## [WHAT YOU ARE ASKED TO DO]
Write the records out exactly as shown. No pictures.

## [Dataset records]
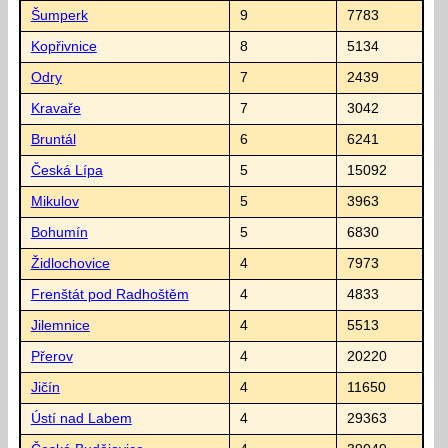
Šumperk
9
7783
Kopřivnice
8
5134
Odry
7
2439
Kravaře
7
3042
Bruntál
6
6241
Česká Lípa
5
15092
Mikulov
5
3963
Bohumín
5
6830
Židlochovice
4
7973
Frenštát pod Radhoštěm
4
4833
Jilemnice
4
5513
Přerov
4
20220
Jičín
4
11650
Ústí nad Labem
4
29363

## [EXERCISE SOLUTION]
Šumperk
9
7783
Kopřivnice
8
5134
Odry
7
2439
Kravaře
7
3042
Bruntál
6
6241
Česká Lípa
5
15092
Mikulov
5
3963
Bohumín
5
6830
Židlochovice
4
7973
Frenštát pod Radhoštěm
4
4833
Jilemnice
4
5513
Přerov
4
20220
Jičín
4
11650
Ústí nad Labem
4
29363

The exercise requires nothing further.